Larson Jessica L, Owen Art B
Department of Bioinformatics and Computational Biology, Genentech, Inc., South San Francisco, USA.
Currently at GenePeeks, Inc., Cambridge, USA.
BMC Bioinformatics. 2015 Apr 28;16:132. doi: 10.1186/s12859-015-0571-7.
Permutation-based gene set tests are standard approaches for testing relationships between collections of related genes and an outcome of interest in high throughput expression analyses. Using M random permutations, one can attain p-values as small as 1/(M+1). When many gene sets are tested, we need smaller p-values, hence larger M, to achieve significance while accounting for the number of simultaneous tests being made. As a result, the number of permutations to be done rises along with the cost per permutation.
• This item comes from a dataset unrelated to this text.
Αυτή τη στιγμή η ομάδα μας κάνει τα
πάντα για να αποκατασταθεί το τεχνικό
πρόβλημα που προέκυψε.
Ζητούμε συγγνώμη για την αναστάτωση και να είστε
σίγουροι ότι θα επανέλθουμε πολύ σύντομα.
To reduce this cost, we seek parametric approximations to the permutation distributions for gene set tests.
We study two gene set methods based on sums and sums of squared correlations. The statistics we study are among the best performers in the extensive simulation of 261 gene set methods by Ackermann and Strimmer in 2009. Our approach calculates exact relevant moments of these statistics and uses them to fit parametric distributions. The computational cost of our algorithm for the linear case is on the order of doing |G| permutations, where |G| is the number of genes in set G. For the quadratic statistics, the cost is on the order of |G|(2) permutations which can still be orders of magnitude faster than plain permutation sampling. We applied the permutation approximation method to three public Parkinson's Disease expression datasets and discovered enriched gene sets not previously discussed. We found that the moment-based gene set enrichment p-values closely approximate the permutation method p-values at a tiny fraction of their cost. They also gave nearly identical rankings to the gene sets being compared.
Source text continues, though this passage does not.